Tag Archives: R. Dornbusch

THE MACROECONOMICS OF POPULISM IN LATIN AMERICA

THE MACROECONOMICS OF POPULISM IN LATIN AMERICA

R. Dornbusch and S. Edwards (1989)

Summary etc.

In a Nutshell

Despite the politically heterogeneous aspects of populism in LA, the economic policy of populism shows very similar traits emphasizing growth and income over inflation and deficit finance. This means that not only do the policies ultimately fail, but they often hurt the very people they were designed to assist. Although there are initial successes, forex constraints eventually force realism onto policy makers and real wages cuts ending in instability and often coup, result.

The Populist Paradigm

  • Initial conditions – slow growth possibly after IMF stabilization (later populist episodes) which have reduced living standards. Serious inequality provides economic and political appeal for a radical programme
  • No constraints – existing reserves allow for a rejection of conservative paradigm and risks of inflation from deficit spending are downplayed as there is thought to be lots of idle capacity to take up new demand.
  • The policy prescription – reactivation of the economy and redistribution. Forex to be saved by restructuring of the economy.
  • Phase I – vindication. Growth, real wage increases, employment are high etc. Inflation controlled by ex rate controls etc. Imports increase and inventories run down
  • Phase II – bottlenecks from increased demand mean shortages. Budget deficit worsens considerably and inflation increases.
  • Phase III – pervasive shortages, inflation accelerates. Attempts at stabilization by depreciation sees real wage cuts and political instability. The government is lost.
  • Phase IV – Orthodox stabilization under a new government. IMF programme. Decline is persistent due to lost capacity, and capital flight.

Allende’s Chile

  • Elected 1970
  • Influence by ECLAC thinking – inequality a key problem and unemployment, and the past administration condemned as dependent and monopolistic. There had been stagnant growth and increasing inflation. There was a large trade surplus.
  • The Allende programme was aimed at:
    • Structural economic transformations including nationalization
    • Raising real wages
    • Reducing inflation
    • Increasing growth
    • Increasing consumption
    • Reducing dependency on the ROW
  • The increase in AD was to come from government spending, and accompanied by income redistribution and administrative controls on prices.

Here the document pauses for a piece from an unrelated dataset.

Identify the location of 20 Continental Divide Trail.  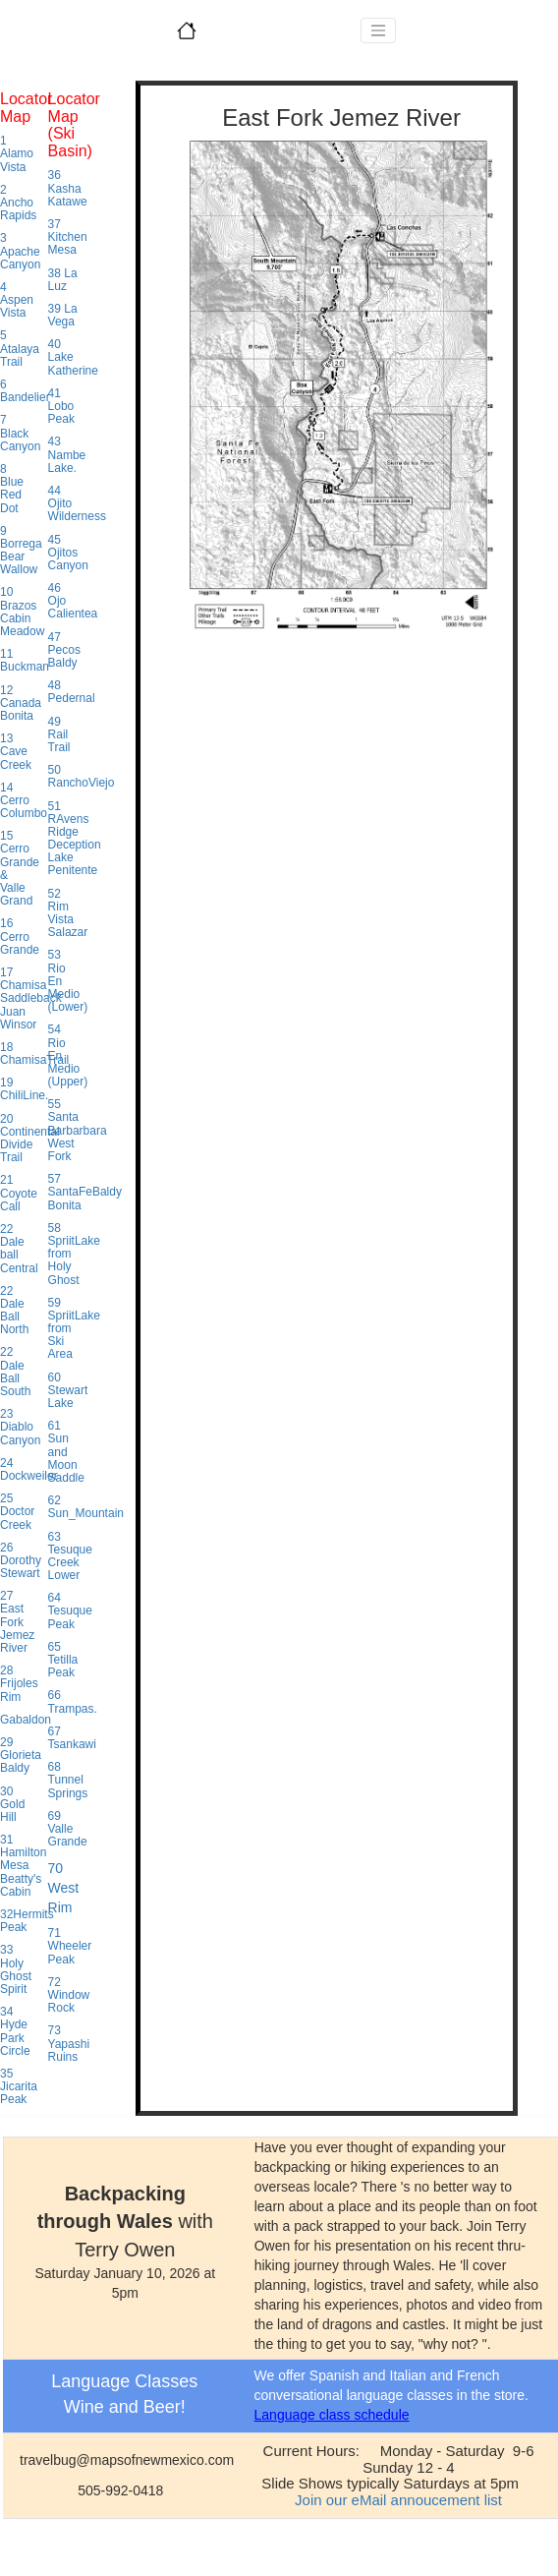
(30, 1138).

Thus it was in the stucturalist tradition.
  • It was thought that there was a huge amount of idle capacity in the economy as the economy was slanted toward the upper tier of the income distribution which wanted high capital/labour ratio luxury goods. If demand could be stimulated at the lower end of the scale, lower ratio goods would be wanted and the idle capacity would take up the slack without a resulting upward pressure on prices. So if there was redistribution the result would be inflation free expansion of demand and output.
  • The substantial forex reserves would be relied upon to prevent production bottlenecks.
  • There was little attention put on the financial sector as it was assumed that the lower capital/labour ratio production would need less investment.
  • A trade policy to diversify exports was needed: they abandoned the crawling peg and fixed the ex-rate.
  • They failed to realise that this would only produce a short burst of economic activity.
  • The first year saw success. Demand increased as did output. GDP grew at 7.7% and wages increased 17%. Labour’s share of GDP increased to 62%, more than 10% than a year earlier. This paid off politically in municipal elections where the president’s party increased its support dramatically. However, the deficit had grown from 3% to 11% of GDP.
  • The orthodox budget equilibrium recommendations had to be ignored to achieve the political objectives of raising support (Lopez – economist in the administration).
  • By the end of 1971, forex reserves were halved, inflation pressure mounting, there were shortages and production responses became more sluggish.
  • In 1972 inflation reached triple figures and the deficit was at 13% GDP. Inflation led to people moving to the informal economy and thus the tax base was eroded – vicious circle. It was not politically expedient to deal with these problems by reducing gov expenditure or reducing wages.
  • They took radical steps to stop the problems without addressing the causes; action taken on ex-rate front, but not on wages. Rationing etc. was introduced.
  • 1973 saw a coup. Although the middle classes had be alienated, it should be noted that Allende’s party share of vote rose from 30% in 1970 to 44% in 1973 even with the inflation etc. The military, foreign companies and governments all had a part to play in his downfall, and once he was out the devastating wage cuts took over.

Garcia’s Peru

  • Came to power in 1985 with a message of growth and redistribution.
  • Peru had grown well in 50s and 60s but stagnated in the late 70s with growing inflation.
  • The 1980-85 period was extremely testing: terms of trade deteriorating, IR rates, credit rationing etc. The IMF programmes saw inflation increase and GDP decline.
  • Garcia introduce heterodox solution to utilize idle capacity, reverse high unemployment, and to tame high inflation.
  • In Peru 1% of the population was getting 50% of the income. There was a huge gap between actual and potential output. They were unimpressed with the IMF programmes. Heterodoxy promised an end to inflation without the attendant costs of unemployment.
  • The policies focussed on: raising AD through wage increases;  Re-establishment of ex-rate control and abandonment of devaluation policy; external account managed by ISI and debt service limitations. Garcia effectively suspended the external constraint by suspending debt servicing which allowed for a widening trade deficit.
  • Short term the policies were a big success – inflation declined, employment rose, real wages were 52% higher after one year, the economy grew by 9.5% in 1986 and 6.7% in 1987. Thus given enough forex, and a depressed economy, domestic demand stimulation can work through capacity utilization – Garcia was celebrated.
  • The turning point was the bank nationalization in 1987. The aim was to get hands on the banks to have some control over credit to business. They had run out of forex. In that year, growth was slowing, inflation was high and the external constraints were now biting so bottleneck appeared.
  • Inflation was out of control, a result of the ex-rate situation and the deficit – subsidies and the decline in the tax base exacerbating the problem. The declining forex reserves forced a more realistic exchange rate and this spurred on inflation. So all they had really done was delay the cost of deficit spending for a year or two.